Most people use Codex like a smarter autocomplete.
That is usually where the frustration starts.
Codex works much better when you treat it like a teammate with access to your repo, tools, tests, and instructions. Once that clicks, the quality of the output changes fast.
This guide is for both camps:
- the person opening Codex for the first time
- the person who already tried it, got mixed results, and wants a workflow they can trust
I verified this guide against official OpenAI Codex docs and Help Center material on April 2, 2026. Since Codex moves fast, that matters.
What Codex Actually Is
Codex is OpenAI's coding agent.
It can work in your terminal, inside supported IDEs, inside the Codex app, and in cloud-backed workflows.
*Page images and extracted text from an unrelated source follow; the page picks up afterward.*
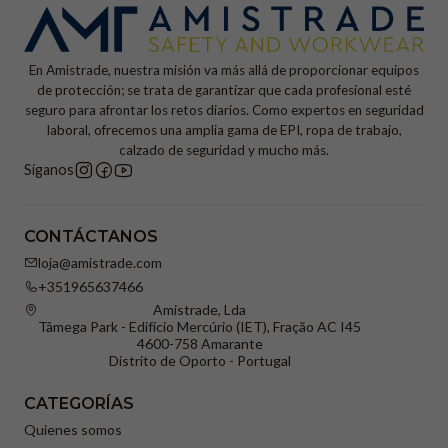
En Amistrade, nuestra misión va más allá de proporcionar equipos
de protección; se trata de garantizar que cada profesional esté
seguro para afrontar los retos diarios. Como expertos en seguridad
laboral, ofrecemos una amplia gama de EPI, ropa de trabajo,
calzado de seguridad y mucho más.
Síganos
CONTÁCTANOS
loja@amistrade.com
+351965637466
Amistrade, Lda
Tâmega Park - Edifício Mercúrio (IET), Fração AC I45
4600-758 Amarante
Distrito de Oporto - Portugal
CATEGORÍAS
Quienes somos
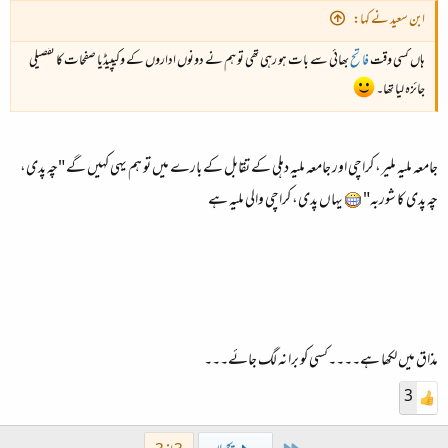
ابن سعید نے کہا:
ہاں کسی وقت
فاتح
بھائی سے بات ہو رہی تھی تو ہم نے دونوں اداروں کے وکیپیڈیا صفحات کا تفصیلی
جائزہ لیا تھا۔
جامعہ ملیہ ملیر، کراچی اور جامعہ ملیہ دہلی کے تقابل کے بارے میں تو ہم یہی کہیں گے "چہ پدی،
چہ پدی کا شوربہ"
یہاں پدی، کراچی والی ملیہ ہے
مذاق میں لکھا ہے۔۔۔۔کسی کو برا نہ لگ جائے۔۔۔
3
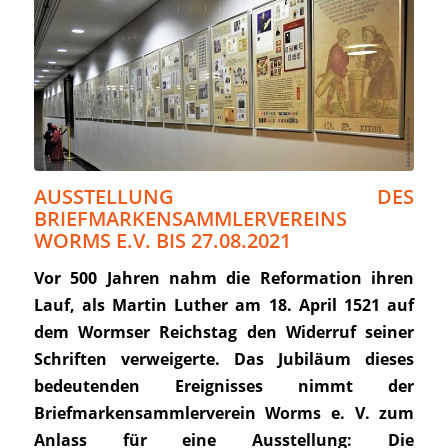
AUSSTELLUNG DES
BRIEFMARKENSAMMLERVEREINS
WORMS E.V. BIS 27.08.2021
Vor 500 Jahren nahm die Reformation ihren
Lauf, als Martin Luther am 18. April 1521 auf
dem Wormser Reichstag den Widerruf seiner
Schriften verweigerte. Das Jubiläum dieses
bedeutenden Ereignisses nimmt der
Briefmarkensammlerverein Worms e. V. zum
Anlass für eine Ausstellung: Die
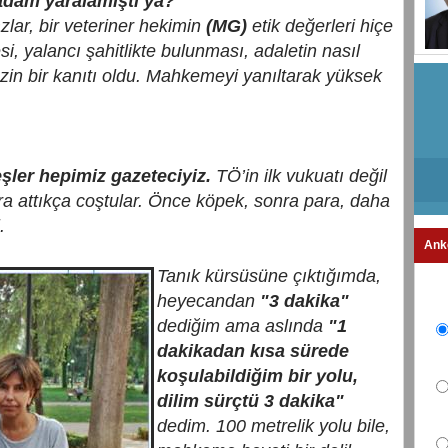
adam yaralamıştı ya?
zlar, bir veteriner hekimin
(MG)
etik değerleri hiçe
, yalancı şahitlikte bulunması, adaletin nasıl
azin bir kanıtı oldu. Mahkemeyi yanıltarak yüksek
eşler hepimiz gazeteciyiz.
TÖ’in ilk vukuatı değil
ira attıkça coştular. Önce köpek, sonra para, daha
i.
Ank
Tanık kürsüsüne çıktığımda,
heyecandan
"3 dakika"
dediğim ama aslında
"1
dakikadan kısa sürede
koşulabildiğim bir yolu,
dilim sürçtü 3 dakika"
dedim. 100 metrelik yolu bile,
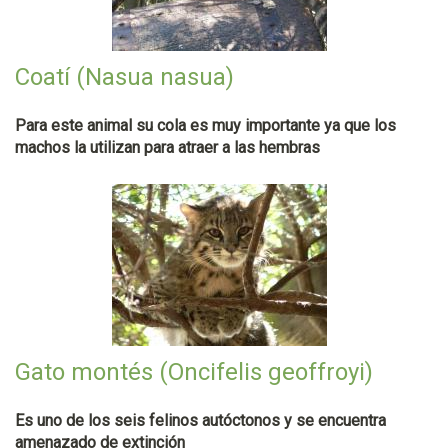
Coatí (Nasua nasua)
Para este animal su cola es muy importante ya que los
machos la utilizan para atraer a las hembras
Gato montés (Oncifelis geoffroyi)
Es uno de los seis felinos autóctonos y se encuentra
amenazado de extinción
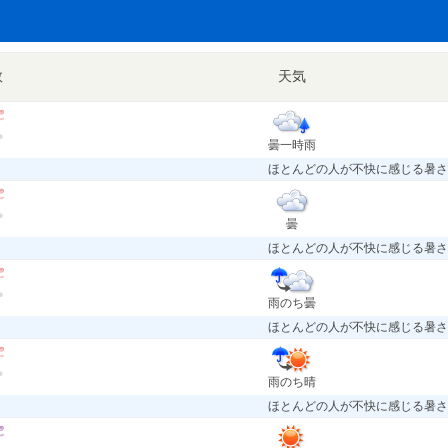
数
天気
曇一時雨
ほとんどの人が不快に感じる暑さ
曇
ほとんどの人が不快に感じる暑さ
雨のち曇
ほとんどの人が不快に感じる暑さ
雨のち晴
ほとんどの人が不快に感じる暑さ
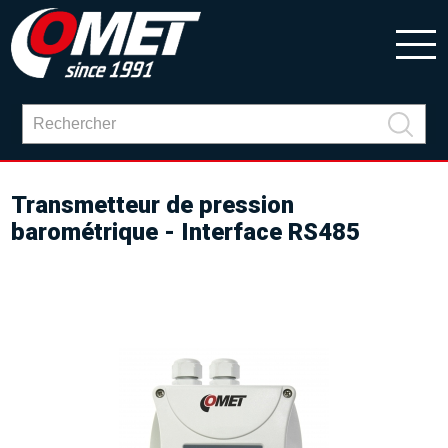
Transmetteur de pression
barométrique - Interface RS485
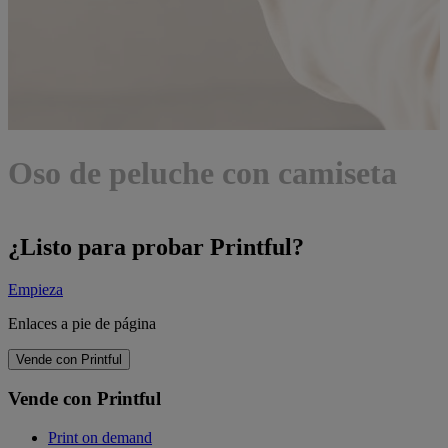
Oso de peluche con camiseta
¿Listo para probar Printful?
Empieza
Enlaces a pie de página
Vende con Printful
Vende con Printful
Print on demand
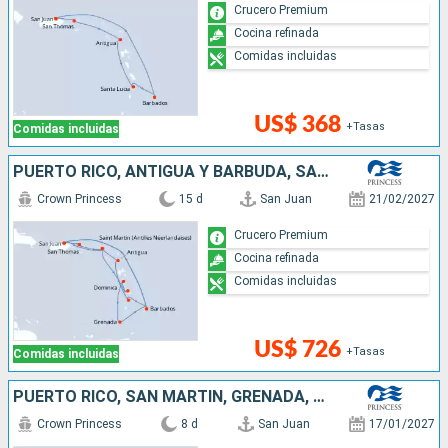
Crucero Premium
Cocina refinada
Comidas incluidas
US$ 368
+Tasas
Comidas incluidas
PUERTO RICO, ANTIGUA Y BARBUDA, SANTA LUCIA, SAN MARTÍN, DOMINICA, GRENADA, BARBADOS
Crown Princess
15 d
San Juan
21/02/2027
Crucero Premium
Cocina refinada
Comidas incluidas
US$ 726
+Tasas
Comidas incluidas
PUERTO RICO, SAN MARTÍN, GRENADA, SANTA LUCIA, BARBADOS
Crown Princess
8 d
San Juan
17/01/2027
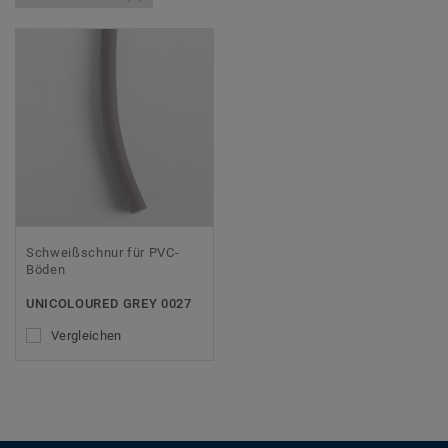
Schweißschnur für PVC-
Böden
UNICOLOURED GREY 0027
Vergleichen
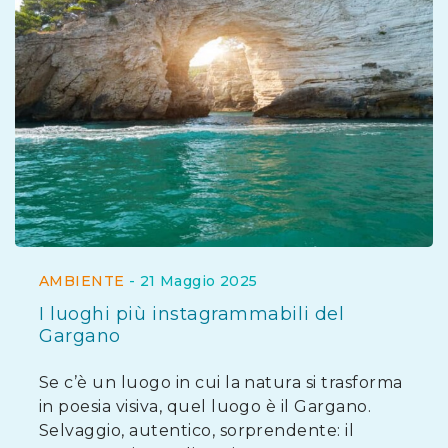
AMBIENTE
-
21 Maggio 2025
I luoghi più instagrammabili del
Gargano
Se c’è un luogo in cui la natura si trasforma
in poesia visiva, quel luogo è il Gargano.
Selvaggio, autentico, sorprendente: il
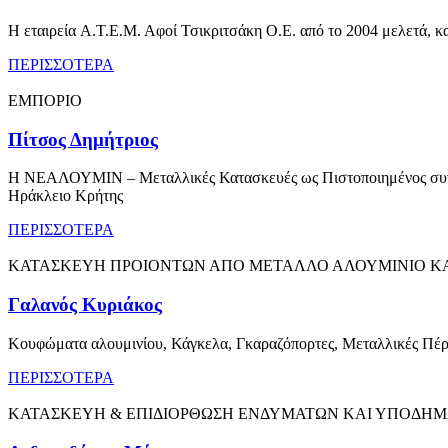
Η εταιρεία Α.Τ.Ε.Μ. Αφοί Τσικριτσάκη Ο.Ε. από το 2004 μελετά, κ
ΠΕΡΙΣΣΟΤΕΡΑ
ΕΜΠΟΡΙΟ
Πίτσος Δημήτριος
Η ΝΕΑΛΟΥΜΙΝ – Μεταλλικές Κατασκευές ως Πιστοποιημένος συνεργ
Ηράκλειο Κρήτης
ΠΕΡΙΣΣΟΤΕΡΑ
ΚΑΤΑΣΚΕΥΗ ΠΡΟΙΟΝΤΩΝ ΑΠΟ ΜΕΤΑΛΛΟ ΑΛΟΥΜΙΝΙΟ ΚΑ
Γαλανός Κυριάκος
Κουφώματα αλουμινίου, Κάγκελα, Γκαραζόπορτες, Μεταλλικές Πέ
ΠΕΡΙΣΣΟΤΕΡΑ
ΚΑΤΑΣΚΕΥΗ & ΕΠΙΔΙΟΡΘΩΣΗ ΕΝΔΥΜΑΤΩΝ ΚΑΙ ΥΠΟΔΗ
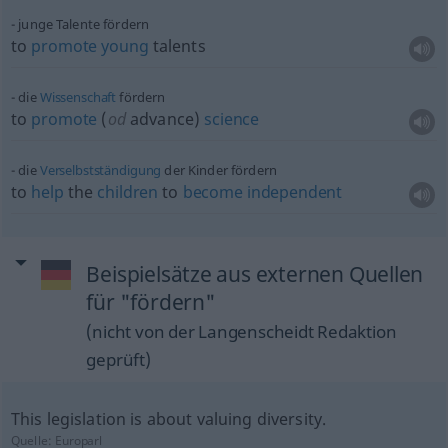
junge Talente fördern
to
promote
young
talents
die
Wissenschaft
fördern
to
promote
(
od
advance)
science
die
Verselbstständigung
der Kinder fördern
to
help
the
children
to
become
independent
Beispielsätze aus externen Quellen
für "fördern"
(nicht von der Langenscheidt Redaktion
geprüft)
This legislation is about valuing diversity.
Quelle:
Europarl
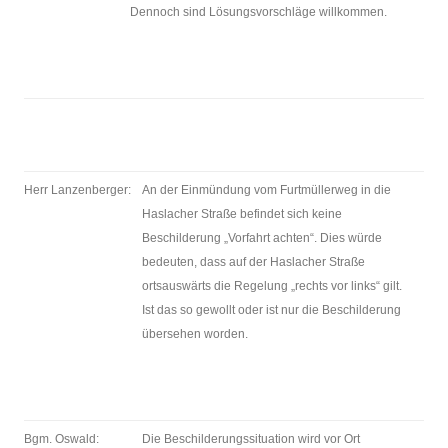
Dennoch sind Lösungsvorschläge willkommen.
Herr Lanzenberger:
An der Einmündung vom Furtmüllerweg in die
Haslacher Straße befindet sich keine
Beschilderung „Vorfahrt achten“. Dies würde
bedeuten, dass auf der Haslacher Straße
ortsauswärts die Regelung „rechts vor links“ gilt.
Ist das so gewollt oder ist nur die Beschilderung
übersehen worden.
Bgm. Oswald:
Die Beschilderungssituation wird vor Ort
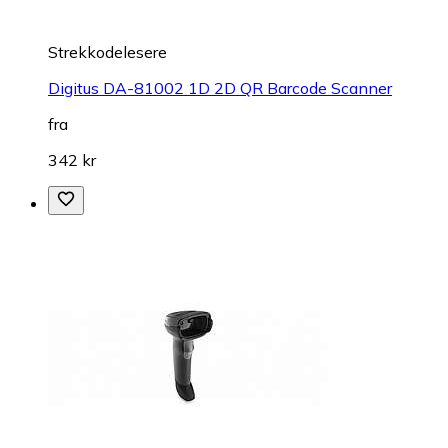
Strekkodelesere
Digitus DA-81002 1D 2D QR Barcode Scanner
fra
342 kr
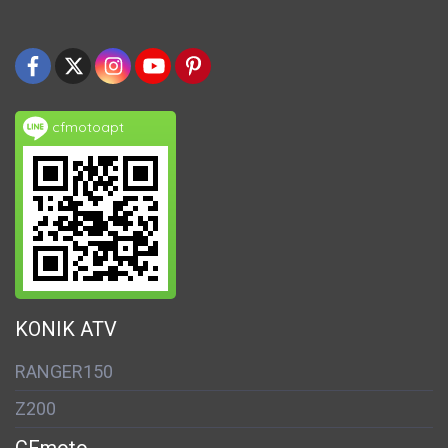
cfmotoapt
KONIK ATV
RANGER150
Z200
CFmoto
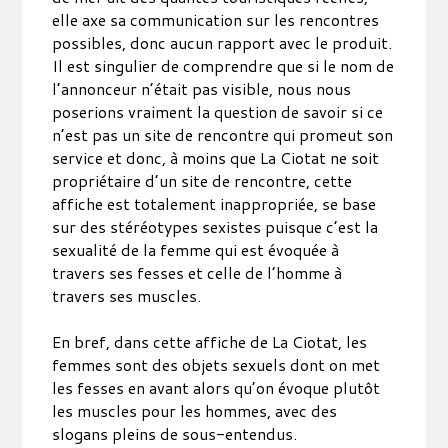
elle axe sa communication sur les rencontres
possibles, donc aucun rapport avec le produit.
Il est singulier de comprendre que si le nom de
l’annonceur n’était pas visible, nous nous
poserions vraiment la question de savoir si ce
n’est pas un site de rencontre qui promeut son
service et donc, à moins que La Ciotat ne soit
propriétaire d’un site de rencontre, cette
affiche est totalement inappropriée, se base
sur des stéréotypes sexistes puisque c’est la
sexualité de la femme qui est évoquée à
travers ses fesses et celle de l’homme à
travers ses muscles.
En bref, dans cette affiche de La Ciotat, les
femmes sont des objets sexuels dont on met
les fesses en avant alors qu’on évoque plutôt
les muscles pour les hommes, avec des
slogans pleins de sous-entendus.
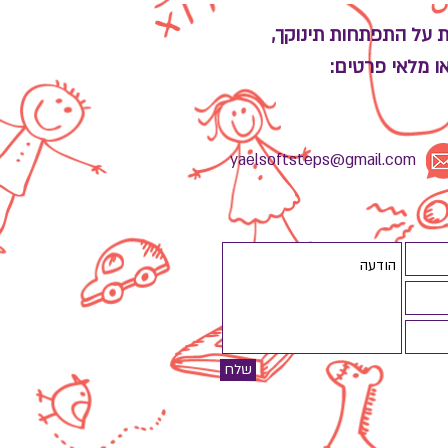
והדרכת הורים בשיטת ״לגדול
בביטחון״
ת על התפתחות תינוקך,
ו מלאי פרטים:
yaelsoftsteps@gmail.com
שלח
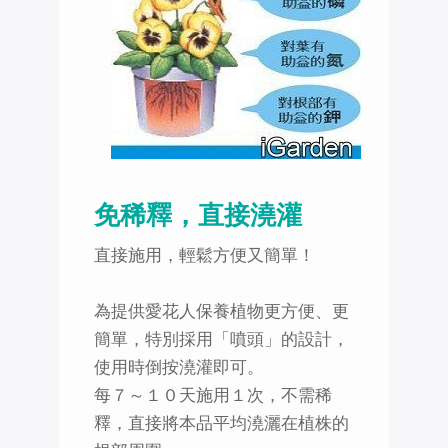
免稀釋，直接澆灌
直接施用，輕鬆方便又簡單！
為提供愛花人保養植物更方便、更
簡單，特別採用「噴頭」的設計，
使用時倒按澆灌即可。
每７～１０天施用１次，不需稀
釋，直接將本品平均澆灑在植株的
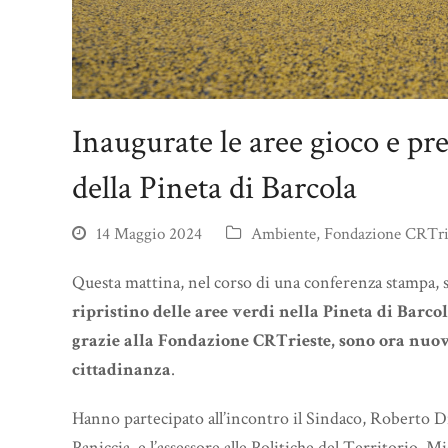
Inaugurate le aree gioco e pre
della Pineta di Barcola
14 Maggio 2024
Ambiente
,
Fondazione CRTri
Questa mattina, nel corso di una conferenza stampa, 
ripristino delle aree verdi nella Pineta di Barco
grazie alla Fondazione CRTrieste, sono ora nuov
cittadinanza
.
Hanno partecipato all’incontro il Sindaco, Roberto D
Paniccia, e l’assessore alle Politiche del Territorio, 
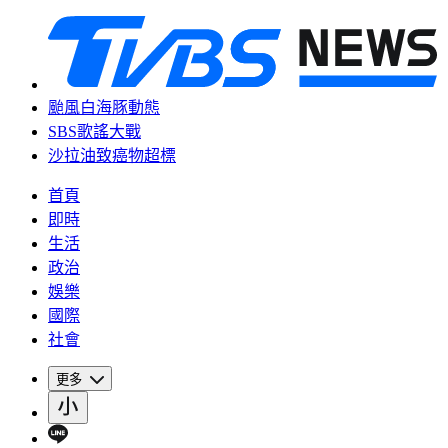
颱風白海豚動態
SBS歌謠大戰
沙拉油致癌物超標
首頁
即時
生活
政治
娛樂
國際
社會
更多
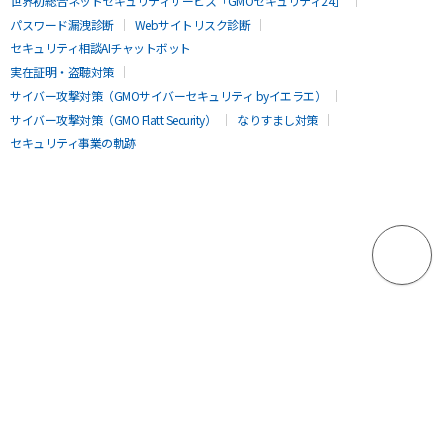
世界初総合ネットセキュリティサービス「GMOセキュリティ24」
パスワード漏洩診断
Webサイトリスク診断
セキュリティ相談AIチャットボット
実在証明・盗聴対策
サイバー攻撃対策（GMOサイバーセキュリティ byイエラエ）
サイバー攻撃対策（GMO Flatt Security）
なりすまし対策
セキュリティ事業の軌跡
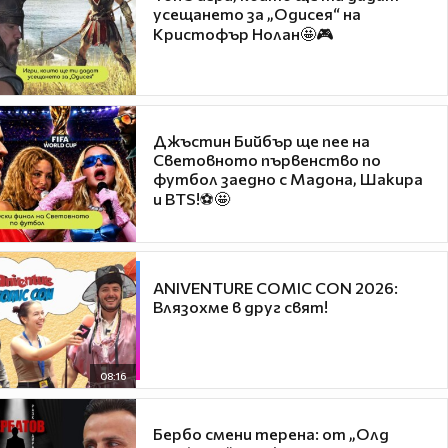
усещането за „Одисея“ на
Кристофър Нолан🤩🎮
Джъстин Бийбър ще пее на
Световното първенство по
футбол заедно с Мадона, Шакира
и BTS!⚽🤩
ANIVENTURE COMIC CON 2026:
Влязохме в друг свят!
08:16
Бербо смени терена: от „Олд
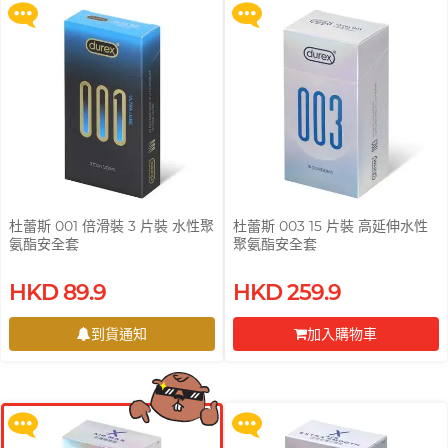
T
TENGA 典雅
挑選潤滑液 7 大重點
Trojan 戰神
TRUSTEX
文章
W
We-Vibe
Womanizer
WONDER LIFE
安全套尺寸指南
活色生香
杜蕾斯 001 倍滑裝 3 片裝 水性聚
杜蕾斯 003 15 片裝 高延伸水性
氨酯安全套
聚氨酯安全套
?
其它品牌
HKD 89.9
HKD 259.9
買滿 $200 即可以優惠價 $129 換
買滿 $200 即可以優惠價 $129 換
Sampson Store 好用安全套推介
購 Gillette 吉列 Labs 極光系列剃
購 Gillette 吉列 Labs 極光系列剃
到貨通知
加入購物車
鬚刀連底座 (刀架 1 件 + 刀頭 2 片)
鬚刀連底座 (刀架 1 件 + 刀頭 2 片)
到貨通知
前往付款
更多優惠
更多優惠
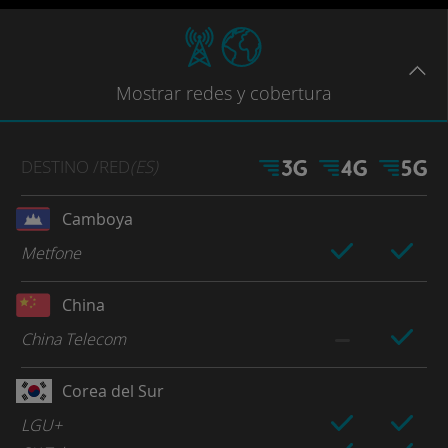
Mostrar
redes
y cobertura
DESTINO
/RED
(ES)
Camboya
Metfone
China
China Telecom
Corea del Sur
LGU+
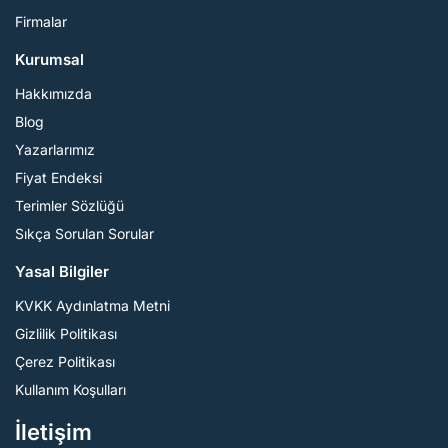
Firmalar
Kurumsal
Hakkımızda
Blog
Yazarlarımız
Fiyat Endeksi
Terimler Sözlüğü
Sıkça Sorulan Sorular
Yasal Bilgiler
KVKK Aydınlatma Metni
Gizlilik Politikası
Çerez Politikası
Kullanım Koşulları
İletişim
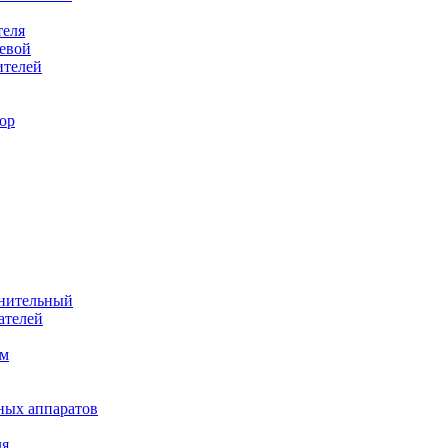
теля
евой
ителей
ор
лнительный
ателей
им
ных аппаратов
ля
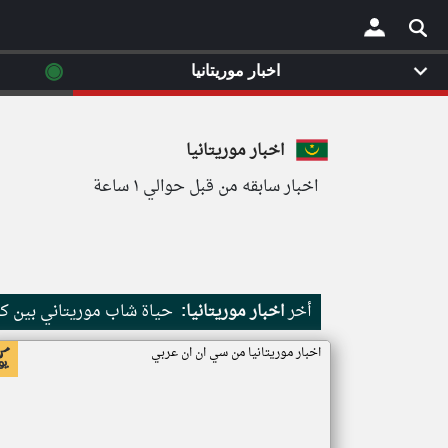
◉
اخبار موريتانيا
×
اخبار موريتانيا
اخبار سابقه من قبل حوالي ١ ساعة
أخر
اخبار موريتانيا:
حياة شاب موريتاني بين كث
اخبار موريتانيا من سي ان ان عربي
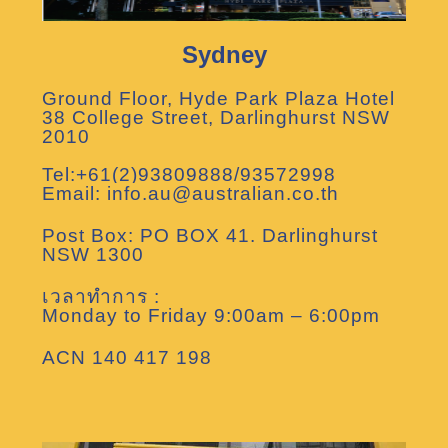
Sydney
Ground Floor, Hyde Park Plaza Hotel
38 College Street, Darlinghurst NSW
2010
Tel:+61(2)93809888/93572998
Email: info.au@australian.co.th
Post Box: PO BOX 41. Darlinghurst
NSW 1300
เวลาทำการ :
Monday to Friday 9:00am – 6:00pm
ACN 140 417 198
According to OpenAI's Help Center, you can use it to write code, review changes, run commands, execute tests, and delegate work in isolated sandboxes.
That means the right mental model is not:
Ask for code and hope for the best.
It is:
Give Codex the task, the context, the rules, and the definition of done.
That one shift fixes a surprising number of bad Codex sessions.
Quick Start in 5 Minutes
As of April 2, 2026, OpenAI's Help Center says Codex is included with ChatGPT Plus, Pro, Business, and Enterprise/Edu plans, and temporarily also included with Free and Go.
If you want the CLI, the official install command is:
npm i -g @openai/codex
Then run:
codex
The first run prompts you to sign in with your ChatGPT account or an API key.
OpenAI's CLI docs also note:
- CLI support is available on macOS and Linux
- Windows support is experimental
- WSL is the recommended path on Windows for the best experience
If you prefer GUI-heavy workflows, the Codex app is worth a look. OpenAI positions it as the place for multiple parallel agents, worktrees, automations, and built-in git flows. If you already live in VS Code, Cursor, or Windsurf, the IDE extension is the most natural entry point.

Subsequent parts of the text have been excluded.